Related: Best Pre-Workout Meal — What to Eat Before Training
How to Incorporate Pre-Workout Alternatives into Your Routine
Now that you know the nine best pre-workout supplement alternatives here is how to include them into your routine:
Consider Your Training Goal
You must begin by breaking down your training objectives. Endurance athletes must load up on carbs before a training session. Alternatively, balance your protein, carbs, and fats if you train for hypertrophy or follow a low to a medium-intensity training session.
You must also consider your electrolyte and potassium intake. Try including a banana and coconut water in your pre-workout meal to make the most of your training session.
Different foods take a varying amount of time to digest and take effect. Note the time it takes for your body to break down different foods and program them accordingly. Eating multiple pre-training meals might be inconvenient, but the results are worth it.
You want to eat enough to be satiated and have enough energy to last through a workout. However, you must avoid going overboard with your pre-workout supplement alternatives. You’re going too hard on your pre-training meals if they make you feel bloated and sluggish.
You must consult a healthcare professional before switching to a new diet, especially if you have pre-existing health conditioning or are allergic to certain foods.

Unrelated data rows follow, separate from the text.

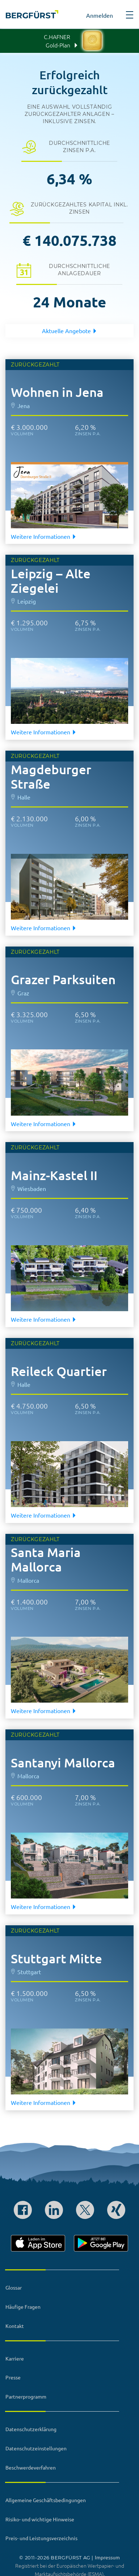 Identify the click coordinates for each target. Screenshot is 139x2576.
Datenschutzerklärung (30, 2429)
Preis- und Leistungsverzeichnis (41, 2538)
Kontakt (14, 2326)
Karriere (14, 2358)
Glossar (13, 2287)
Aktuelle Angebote (69, 330)
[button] (129, 17)
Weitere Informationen (44, 536)
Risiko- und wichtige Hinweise (39, 2519)
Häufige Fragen (23, 2306)
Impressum (107, 2557)
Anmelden (99, 15)
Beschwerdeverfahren (30, 2467)
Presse (13, 2377)
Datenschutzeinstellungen (36, 2448)
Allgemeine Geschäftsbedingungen (45, 2500)
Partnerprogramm (25, 2396) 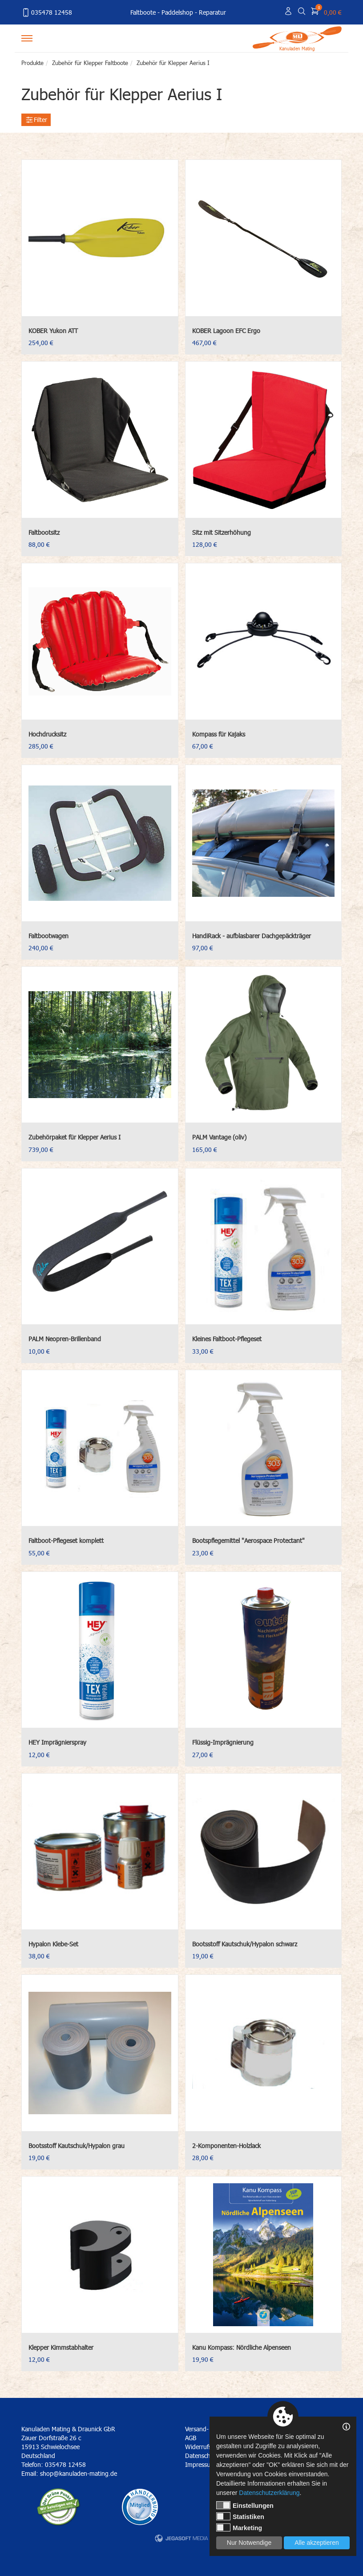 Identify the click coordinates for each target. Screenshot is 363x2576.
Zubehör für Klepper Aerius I (173, 62)
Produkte (32, 62)
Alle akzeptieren (316, 2542)
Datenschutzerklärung (269, 2492)
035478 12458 (46, 12)
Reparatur (212, 12)
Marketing (239, 2527)
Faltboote (143, 12)
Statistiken (240, 2516)
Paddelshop (177, 12)
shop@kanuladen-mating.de (78, 2473)
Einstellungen (245, 2505)
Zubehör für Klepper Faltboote (90, 62)
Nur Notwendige (249, 2542) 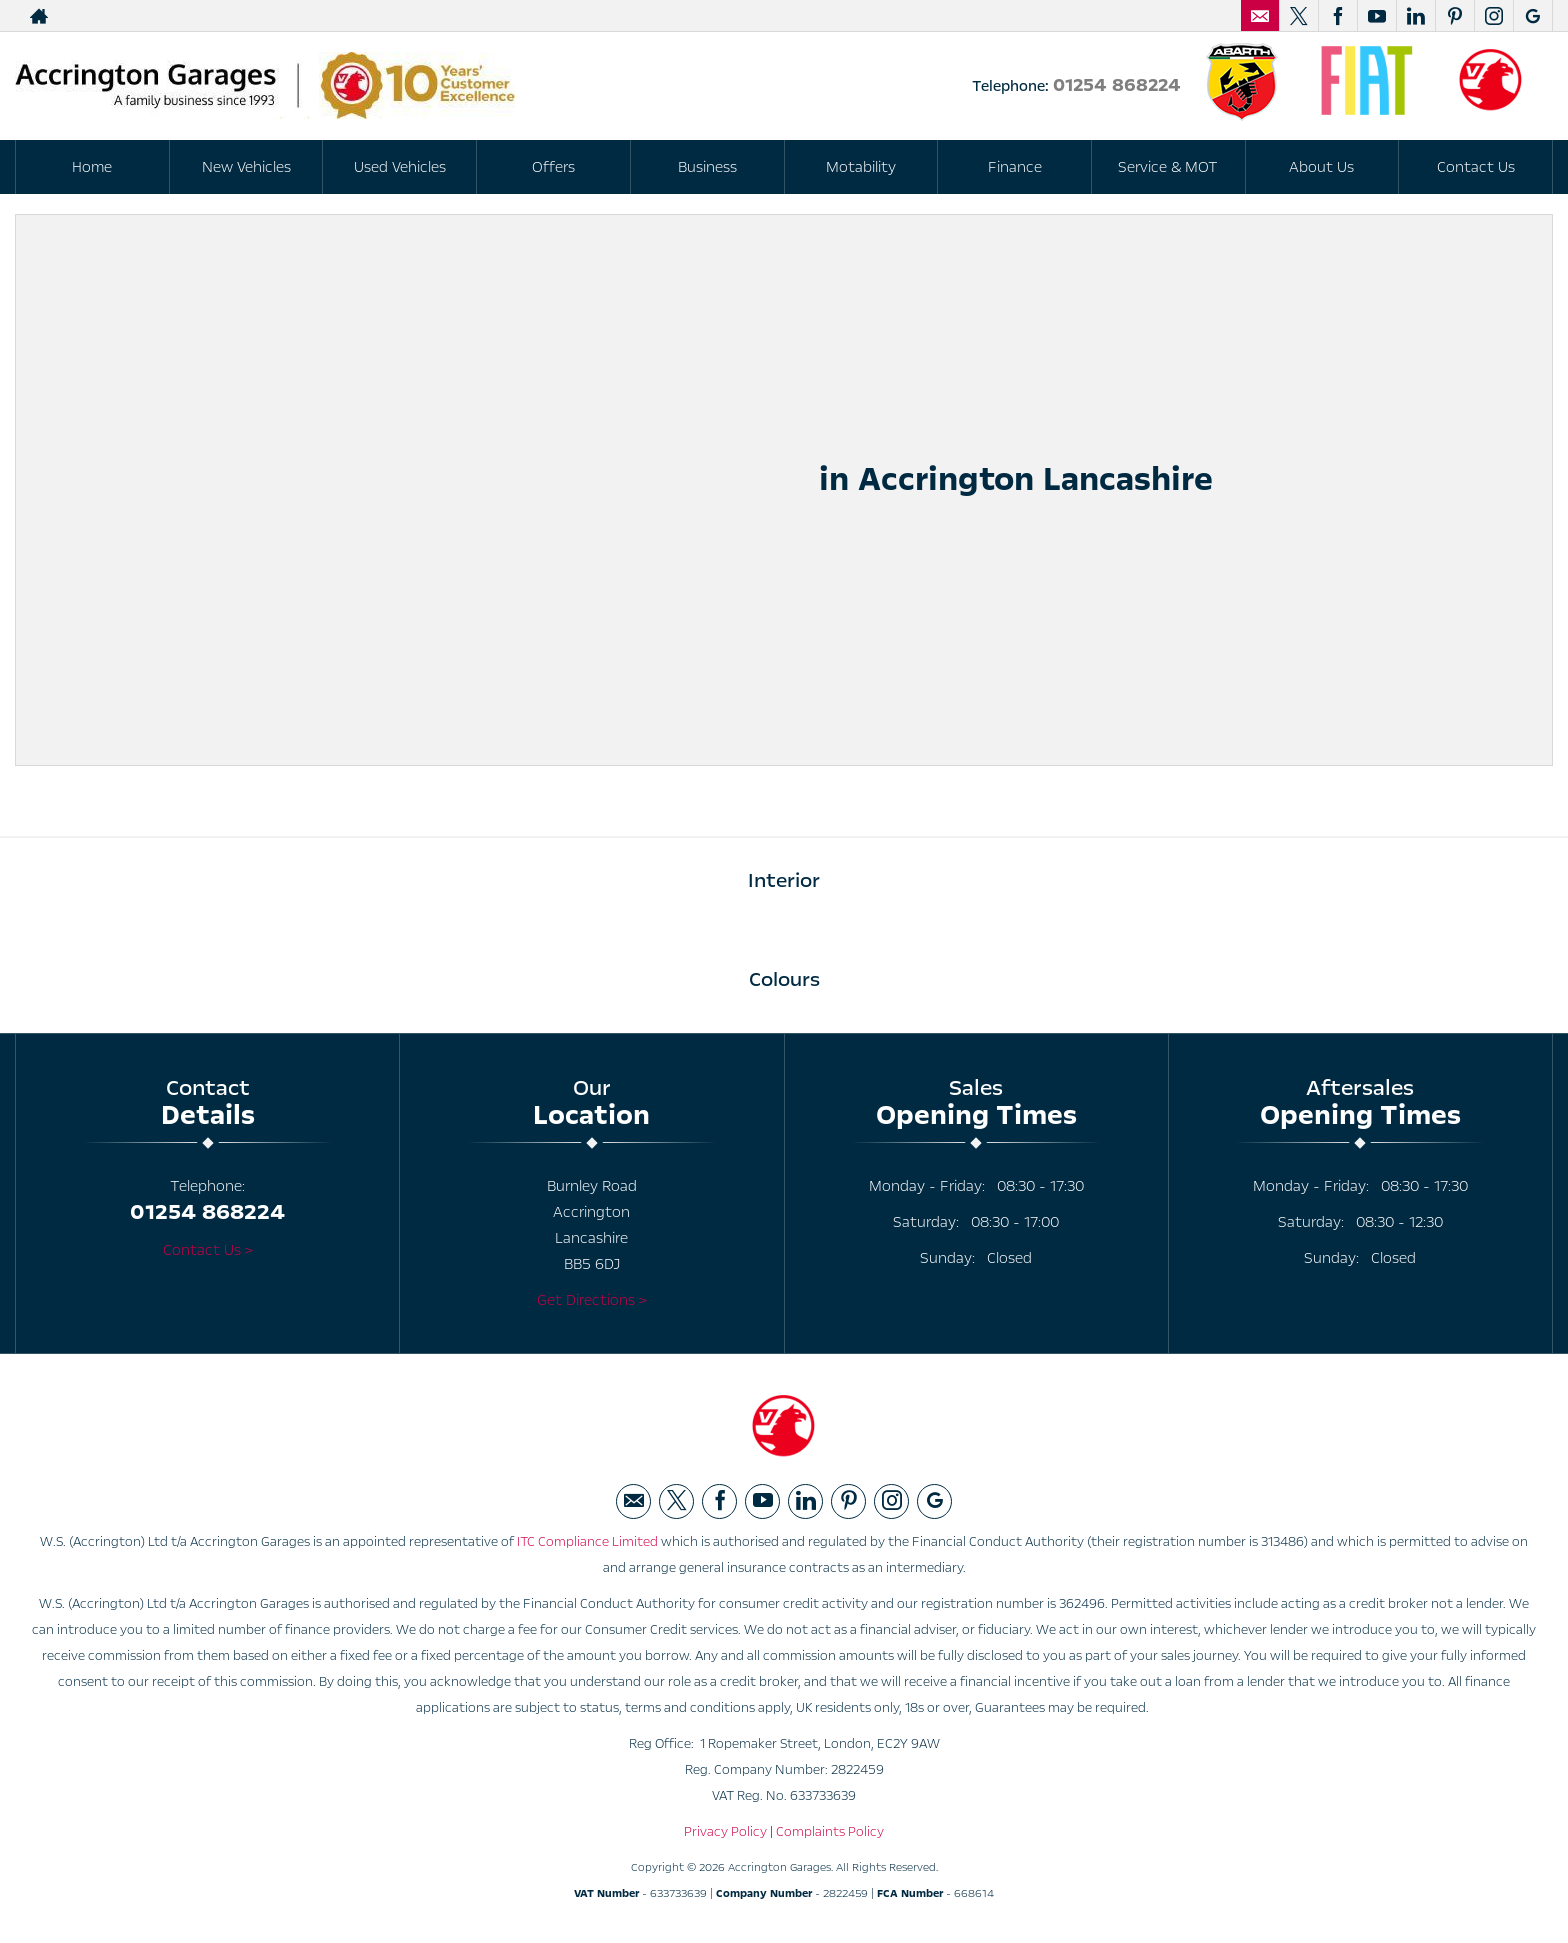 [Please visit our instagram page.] (1493, 16)
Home (92, 167)
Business (707, 167)
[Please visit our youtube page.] (1376, 16)
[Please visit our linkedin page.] (1415, 16)
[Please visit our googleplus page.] (1532, 16)
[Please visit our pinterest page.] (1454, 16)
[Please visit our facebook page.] (1337, 16)
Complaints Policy (830, 1832)
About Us (1321, 167)
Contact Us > (208, 1250)
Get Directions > (592, 1300)
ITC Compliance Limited (587, 1542)
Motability (861, 167)
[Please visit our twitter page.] (1298, 16)
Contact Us (1476, 167)
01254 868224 (1117, 85)
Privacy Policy (725, 1832)
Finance (1015, 167) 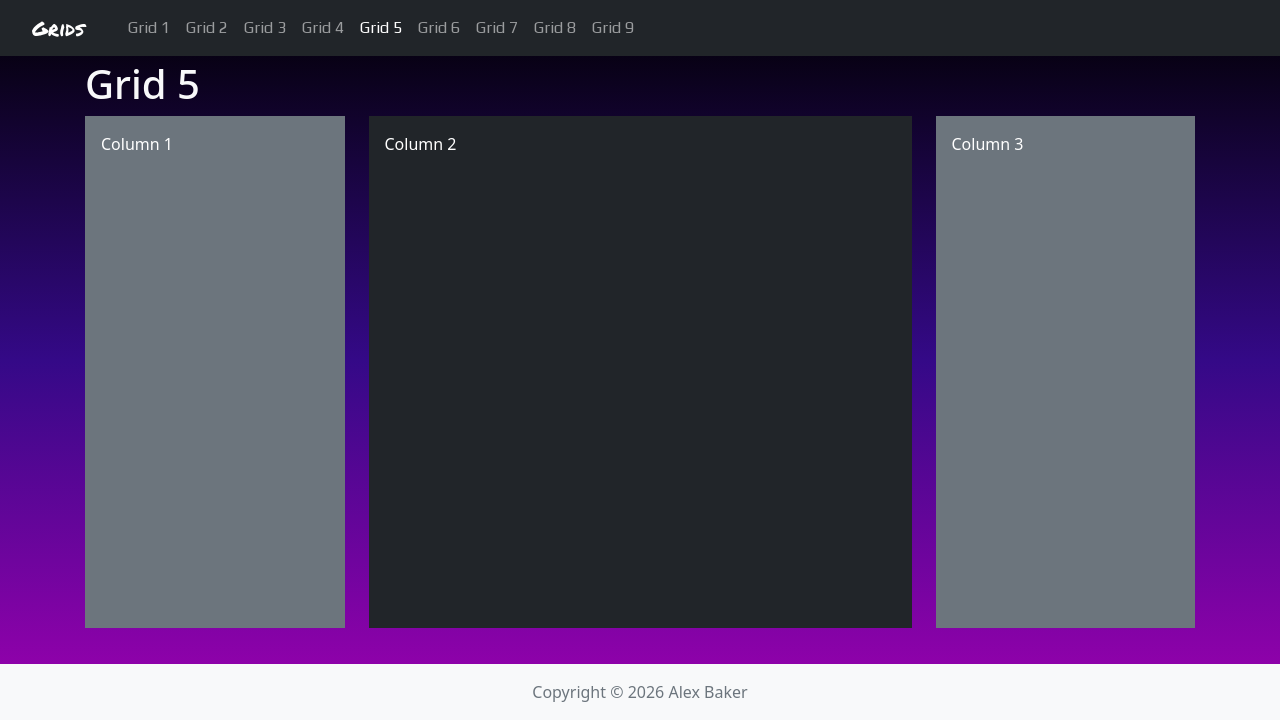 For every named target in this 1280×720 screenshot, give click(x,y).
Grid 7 (497, 27)
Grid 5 (381, 27)
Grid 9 (613, 27)
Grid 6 (439, 27)
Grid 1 (149, 27)
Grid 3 (265, 27)
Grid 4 (323, 27)
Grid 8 (555, 27)
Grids (58, 28)
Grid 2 (207, 27) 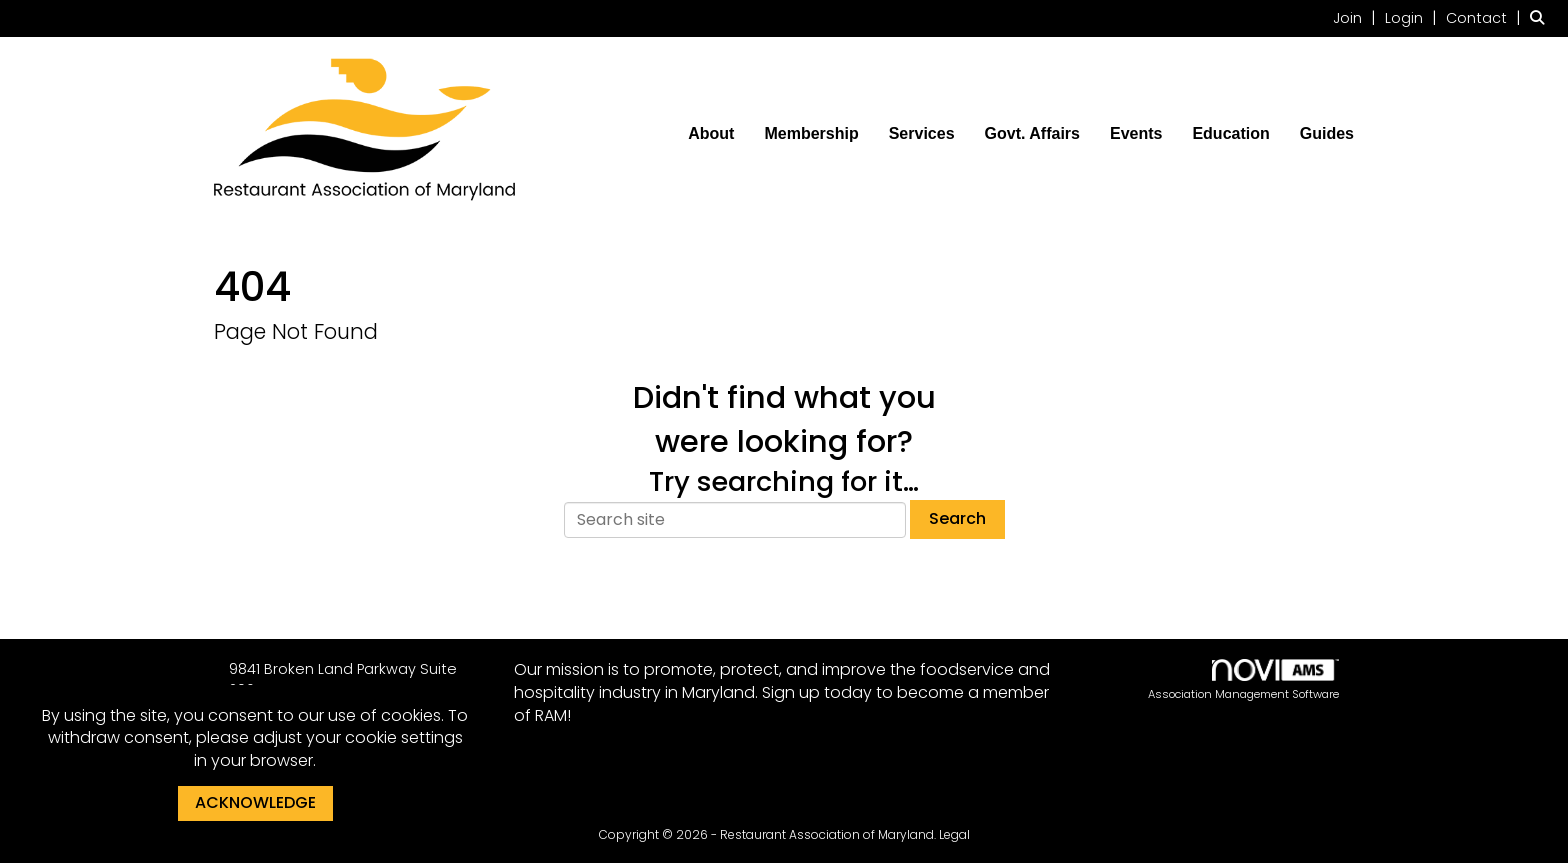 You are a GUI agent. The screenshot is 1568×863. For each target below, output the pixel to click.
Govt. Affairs (1032, 133)
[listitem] (1357, 17)
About (711, 133)
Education (1230, 133)
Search (957, 518)
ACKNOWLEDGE (255, 802)
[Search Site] (1541, 17)
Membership (811, 133)
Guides (1327, 133)
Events (1136, 133)
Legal (954, 834)
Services (922, 133)
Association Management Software (1243, 680) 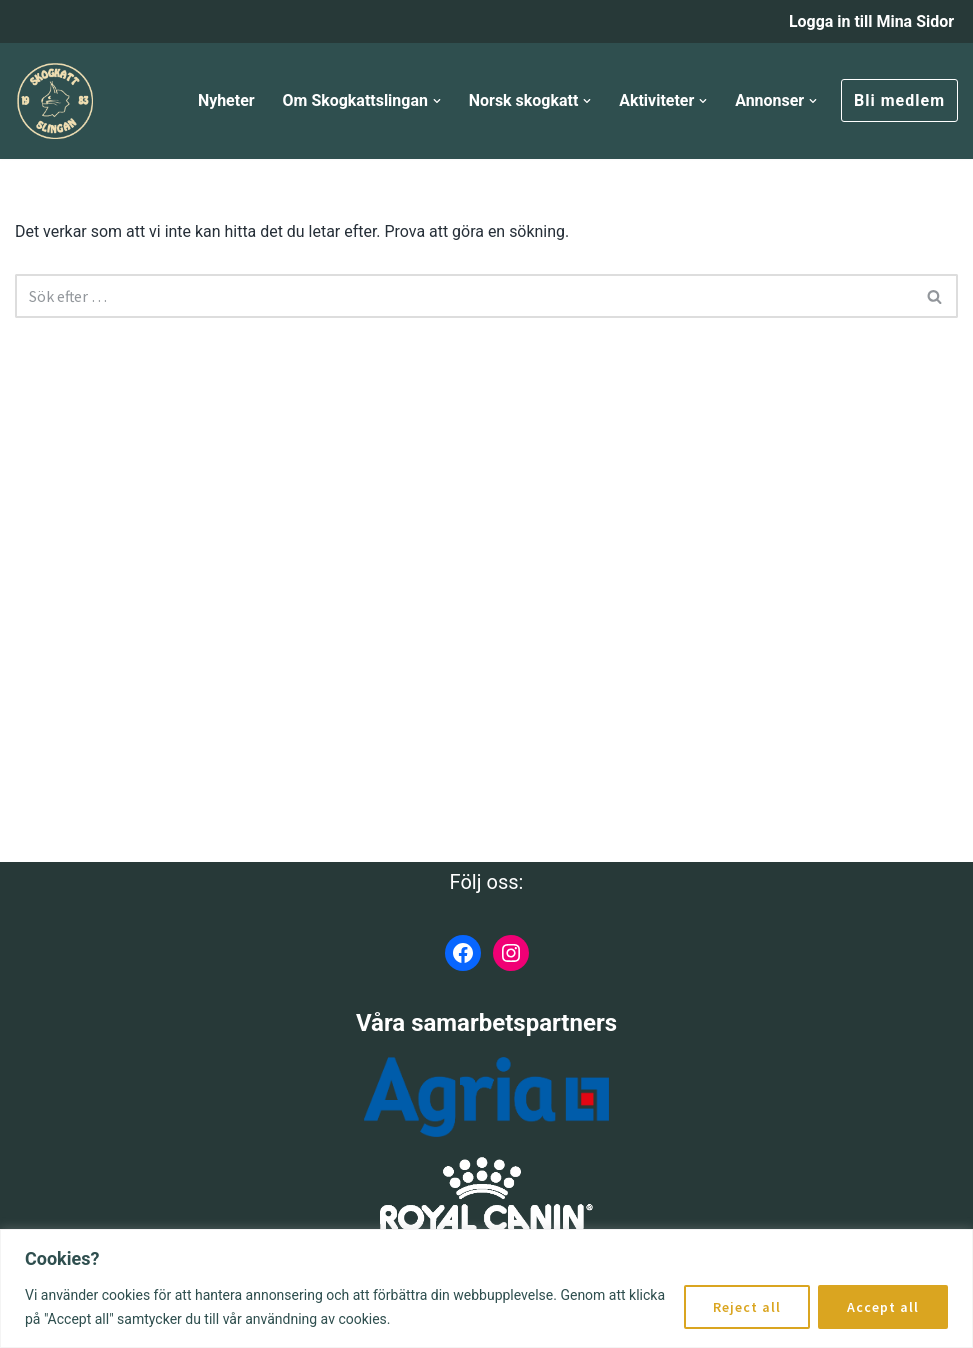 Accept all (883, 1307)
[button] (436, 101)
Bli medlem (899, 100)
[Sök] (464, 296)
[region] (486, 1288)
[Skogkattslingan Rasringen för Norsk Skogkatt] (55, 101)
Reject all (747, 1307)
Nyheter (224, 100)
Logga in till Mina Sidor (871, 21) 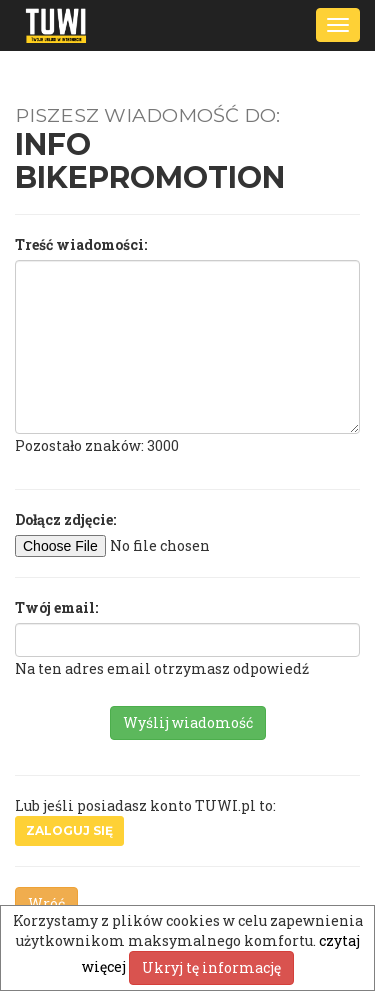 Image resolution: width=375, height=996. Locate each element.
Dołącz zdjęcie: (65, 519)
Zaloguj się (69, 830)
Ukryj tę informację (211, 967)
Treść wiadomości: (81, 244)
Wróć (46, 903)
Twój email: (56, 607) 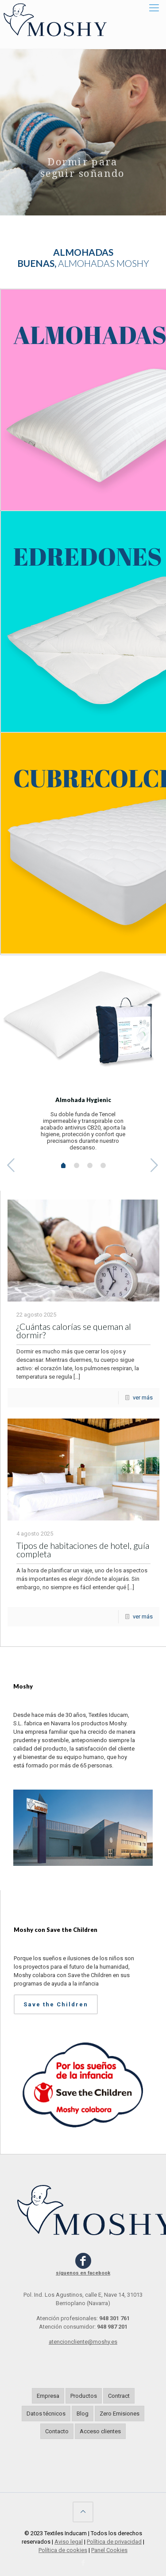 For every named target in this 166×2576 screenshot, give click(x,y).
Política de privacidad (114, 2541)
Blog (83, 2413)
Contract (119, 2395)
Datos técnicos (46, 2413)
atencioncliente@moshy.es (83, 2341)
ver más (143, 1397)
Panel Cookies (109, 2550)
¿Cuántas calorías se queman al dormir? (73, 1330)
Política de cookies (63, 2550)
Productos (83, 2395)
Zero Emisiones (119, 2413)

Next Read: What To Mix With Protein Powder (26 Delicious Options)
Sports supplement companies spend thousands, if not millions, of dollars developing a pre-workout supplement. You shouldn’t expect to nail your natural pre-workout on the first try and expect it to work better than commercial pre-workout powders.
Note how your body reacts to different foods 30, 60, 90, and 120 minutes before a workout, and then design a pre-training diet plan to maximize your endurance, stamina, energy levels, and concentration. Best of luck!